Snowflakes dance, don’t they, as they spiral down from the thick rich darkness of the clouds, pirouetting and sashaying and even tango-ing with the others as they fall. Blown here and there by the thermals, they create a magical image before sliding into the white death that is their fate, stacked one atop the other on any available surface, no matter how slender, there to rot until the time comes when they melt away, their final ending, returning to the matter from which they came.
The man rested his large forehead against the cold pane, staring out at the whiteness. He had heard you could go snowblind if you stared too long but what did he have to see if he lived, anyway? Nothing but the unheeding world, the bustling people who had no time for a man alone.
What was wrong with being alone? Why did everyone have to have a partner of some kind? ‘Not even a pet?’ Eyebrows were raised as the question was asked. Who needed a pet? Who needed the sycophantic love of a dog, the arrogant independence of a cat, the silent needs of a goldfish when there were –
Ah, when there were places to go and people to see beyond the imagination of those who questioned his living alone.
He turned from ever changing display of snow dancers and looked around his room. The piles of newspapers were threatening to topple; if they did, they would resemble a snow scene like the one outside, albeit one speckled with soot. Or ink. Or dirt. Living alone, he thought, meant he could do just that, stack up the newspapers, ignore the dirt and stand and look at the snowscape for hours if he wanted to without someone nagging him to clear this, eat that, take a walk, take a bath...
Did the newspapers rustle? Did the dust on the table lift and fall? Had she at last come in from the cold to be with him? He could see nothing, no hint of movement, no sense of another presence. How long did he have to wait before his love returned to him? Had she not promised, with her last breath, had she not said in that gentle way of hers, 'believe - I will be back.'
Was the problem that he did not believe strongly enough?
He looked for her every spring when the new grass thrust its way through the unremitting coldness of the earth chilled by the winter winds, in the summer amidst the brightness of the flowers and the bustling busyness of the animal world going about its ongoing need to ensure the survival of the species, in the autumn, waiting for someone to disturb the leaves that covered his lawns and still they lay, still in silent glory. How many years now? Five, ten, how long could he stay watching, waiting, whilst his mind narrowed to nothing more than the need to see her again? From time to time he would ask himself how long the money would hold out, then he would dismiss the thought. When it happened, someone would tell him, they would hammer on the door; say they had come to reclaim the place from him. Then they would look around and see the towering piles of papers and the dirt and the dust and they would put their hands over their noses because of the smell, the smell of things rotting.
Sometimes he thought he should remove the corpses, bury them beneath the lawn, but if he did that he would have to disturb the leaves which had fallen in such an artistic way, or he would have to disturb the fresh fallen snow and that would not do either, for had she not said, 'I love the way nature arranges itself.' Her wishes could not be undone.
He turned back to the window to see that the snow had stopped falling quite so heavily, the individual flakes could be seen, dancing for his eyes alone before becoming trapped in the white death.
One of the corpses was hers. In what moment of madness had he struck down, in what second of insanity had he snatched up the iron and crashed it into the side of her head? What had she said that had so enraged him? Long gone. Long, long gone. Did she forgive him in her dying moments? Did she say ‘believe – I will be back’ because she loved him or ‘believe – I will be back’ because she sought revenge? Sometimes he thought one thing, sometimes he thought the other. Either way he welcomed and feared her return.
And the other corpses? Those who had come looking for her.

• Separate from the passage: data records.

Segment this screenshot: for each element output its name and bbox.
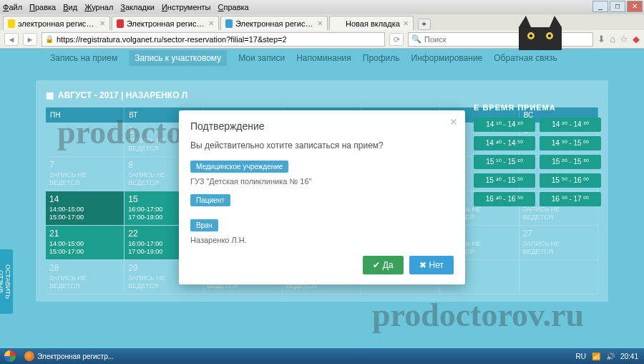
- calendar-cell-7: 7 ЗАПИСЬ НЕ ВЕДЕТСЯ: [46, 157, 125, 191]
- start-button[interactable]: [0, 348, 20, 364]
- modal-close-button[interactable]: ✕: [449, 116, 458, 128]
- favicon: [334, 19, 343, 28]
- svg-point-3: [548, 34, 551, 37]
- svg-point-2: [530, 34, 532, 37]
- browser-tab-2[interactable]: Электронная регистратура... ✕: [220, 16, 328, 30]
- window-maximize-button[interactable]: □: [610, 1, 625, 12]
- window-close-button[interactable]: ✕: [627, 1, 643, 12]
- cell-line: ВЕДЕТСЯ: [523, 214, 594, 221]
- forward-button[interactable]: ►: [23, 33, 37, 46]
- browser-tabstrip: электронная регистратура ... ✕ Электронн…: [0, 14, 644, 30]
- calendar-cell-empty: [46, 123, 125, 157]
- menu-Вид[interactable]: Вид: [63, 3, 77, 11]
- search-icon: 🔍: [411, 34, 421, 44]
- tab-close-icon[interactable]: ✕: [99, 19, 105, 27]
- browser-tab-1[interactable]: Электронная регистратура... ✕: [112, 16, 219, 30]
- browser-tab-3[interactable]: Новая вкладка ✕: [329, 16, 414, 30]
- cell-line: ЗАПИСЬ НЕ: [523, 240, 594, 248]
- calendar-cell-21[interactable]: 21 14:00-15:00 15:00-17:00: [46, 226, 125, 260]
- nav-6[interactable]: Обратная связь: [494, 53, 557, 63]
- feedback-tab[interactable]: ОСТАВИТЬ ОТЗЫВ: [0, 249, 13, 314]
- reload-button[interactable]: ⟳: [389, 33, 404, 46]
- site-nav: Запись на приемЗапись к участковомуМои з…: [0, 49, 644, 67]
- home-icon[interactable]: ⌂: [610, 34, 615, 44]
- cat-decoration: [515, 14, 565, 50]
- menu-Закладки[interactable]: Закладки: [120, 3, 155, 11]
- nav-2[interactable]: Мои записи: [238, 53, 285, 63]
- tab-close-icon[interactable]: ✕: [403, 19, 409, 27]
- tab-close-icon[interactable]: ✕: [208, 19, 214, 27]
- time-slot-2[interactable]: 14 ⁴⁰ - 14 ⁵⁰: [474, 136, 535, 150]
- pocket-icon[interactable]: ◆: [633, 34, 640, 44]
- window-menu: ФайлПравкаВидЖурналЗакладкиИнструментыСп…: [3, 3, 256, 11]
- back-button[interactable]: ◄: [4, 33, 19, 46]
- panel-title: АВГУСТ - 2017 | НАЗАРЕНКО Л: [46, 90, 598, 100]
- cell-line: ВЕДЕТСЯ: [49, 282, 120, 290]
- menu-Файл[interactable]: Файл: [3, 3, 22, 11]
- day-number: 21: [49, 229, 120, 239]
- cell-line: ВЕДЕТСЯ: [49, 179, 120, 187]
- label-doctor: Врач: [190, 219, 218, 231]
- window-minimize-button[interactable]: _: [592, 1, 608, 12]
- lock-icon: 🔒: [45, 35, 54, 43]
- time-slot-0[interactable]: 14 ¹⁰ - 14 ²⁰: [474, 118, 535, 132]
- menu-Журнал[interactable]: Журнал: [84, 3, 113, 11]
- day-number: 27: [523, 229, 594, 239]
- tray-lang[interactable]: RU: [576, 353, 586, 360]
- cell-line: ЗАПИСЬ НЕ: [49, 274, 120, 282]
- cell-line: 14:00-15:00: [49, 240, 120, 248]
- taskbar-item-label: Электронная регистр...: [37, 353, 114, 360]
- calendar-cell-14[interactable]: 14 14:00-15:00 15:00-17:00: [46, 191, 125, 226]
- favicon: [225, 19, 233, 28]
- tray-network-icon[interactable]: 📶: [592, 353, 600, 360]
- address-bar[interactable]: 🔒: [42, 32, 385, 47]
- nav-1[interactable]: Запись к участковому: [129, 50, 227, 66]
- nav-5[interactable]: Информирование: [411, 53, 483, 63]
- calendar-cell-27: 27 ЗАПИСЬ НЕ ВЕДЕТСЯ: [519, 226, 598, 260]
- nav-0[interactable]: Запись на прием: [50, 53, 117, 63]
- tray-clock[interactable]: 20:41: [620, 353, 638, 360]
- tab-label: Новая вкладка: [346, 19, 400, 28]
- tab-label: электронная регистратура ...: [18, 19, 97, 28]
- calendar-cell-28: 28 ЗАПИСЬ НЕ ВЕДЕТСЯ: [46, 260, 125, 294]
- time-slot-9[interactable]: 16 ⁵⁰ - 17 ⁰⁰: [540, 192, 601, 206]
- menu-Справка[interactable]: Справка: [218, 3, 249, 11]
- day-number: 14: [49, 194, 120, 204]
- time-slot-8[interactable]: 16 ⁴⁰ - 16 ⁵⁰: [474, 192, 535, 206]
- browser-tab-0[interactable]: электронная регистратура ... ✕: [3, 16, 110, 30]
- menu-Инструменты[interactable]: Инструменты: [162, 3, 211, 11]
- time-slot-6[interactable]: 15 ⁴⁰ - 15 ⁵⁰: [474, 173, 535, 188]
- tab-label: Электронная регистратура...: [127, 19, 205, 28]
- url-input[interactable]: [57, 35, 381, 44]
- download-icon[interactable]: ⬇: [597, 34, 605, 44]
- time-slot-3[interactable]: 14 ⁵⁰ - 15 ⁰⁰: [540, 136, 601, 150]
- time-column: Е ВРЕМЯ ПРИЕМА 14 ¹⁰ - 14 ²⁰14 ²⁰ - 14 ³…: [474, 103, 610, 206]
- time-slot-1[interactable]: 14 ²⁰ - 14 ³⁰: [540, 118, 601, 132]
- time-slot-5[interactable]: 15 ²⁰ - 15 ³⁰: [540, 155, 601, 169]
- search-bar[interactable]: 🔍: [408, 32, 593, 47]
- time-slot-7[interactable]: 15 ⁵⁰ - 16 ⁰⁰: [540, 173, 601, 188]
- os-taskbar: Электронная регистр... RU 📶 🔊 20:41: [0, 348, 644, 364]
- tab-close-icon[interactable]: ✕: [317, 19, 323, 27]
- taskbar-item-firefox[interactable]: Электронная регистр...: [20, 351, 118, 361]
- calendar-icon: [46, 90, 54, 100]
- nav-3[interactable]: Напоминания: [296, 53, 351, 63]
- x-icon: ✖: [419, 260, 426, 270]
- time-slot-4[interactable]: 15 ¹⁰ - 15 ²⁰: [474, 155, 535, 169]
- modal-question: Вы действительно хотите записаться на пр…: [190, 140, 454, 150]
- confirm-no-button[interactable]: ✖Нет: [409, 256, 454, 274]
- day-number: 7: [49, 160, 120, 170]
- firefox-icon: [24, 351, 34, 361]
- tray-volume-icon[interactable]: 🔊: [606, 353, 615, 360]
- confirm-yes-button[interactable]: ✔Да: [363, 256, 404, 274]
- bookmark-icon[interactable]: ☆: [620, 34, 628, 44]
- menu-Правка[interactable]: Правка: [29, 3, 56, 11]
- nav-4[interactable]: Профиль: [363, 53, 400, 63]
- day-number: 28: [49, 263, 120, 273]
- cell-line: 15:00-17:00: [49, 214, 120, 221]
- cell-line: ВЕДЕТСЯ: [523, 248, 594, 256]
- windows-icon: [4, 350, 16, 362]
- tab-label: Электронная регистратура...: [235, 19, 314, 28]
- cell-line: 15:00-17:00: [49, 248, 120, 256]
- new-tab-button[interactable]: +: [418, 19, 431, 30]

He could not understand why no one had actually tracked down the fact that his home had been the last call for the people who came and never left. Perhaps it was because they were not 'authority' and perhaps because he had no neighbours. The only living beings who would have seen relatives come looking were the birds, the fox, maybe the badger who snuffled and slunk his way around the garden at night, half seen in the moonlight and ignored. Just as the visitors were ignored, until they became persistent and then they were added to the corpse room. With the door shut the smell was not too bad. After a while you didn’t even notice it any more.
The snow had stopped falling. Silent white world, nothing moving.
Nothing but the snow slowly lifting, lifting, lifting and transforming itself in a shape, a familiar shape, a once loved shape, one that was walking soft and cold over the packed snow and not leaving a single impression as it passed, and as it passed the cold blankness on the front of the head changed and moved and became the once loved face and then, for the first time, he was truly afraid.
He had no choice. It came closer and closer, it pointed to the front door. As if motivated by something he could not understand or resist, he negotiated the piles of papers, knocking some of them over into the ink stained snowscape he had imagined, and went to open the door.
She stood there, smiling, completely white and frozen.
He stepped out to meet her, against his will, against his entire logical mind. He had no choice. ‘Believe – I am back.’ Did she speak, did she project, did he form the words in his own mind? Before he could decide the door slammed against the side of the house and the snow, precariously perched on the slates, cascaded over him as she caught him in her snowy arms.
Together they went down into the white death.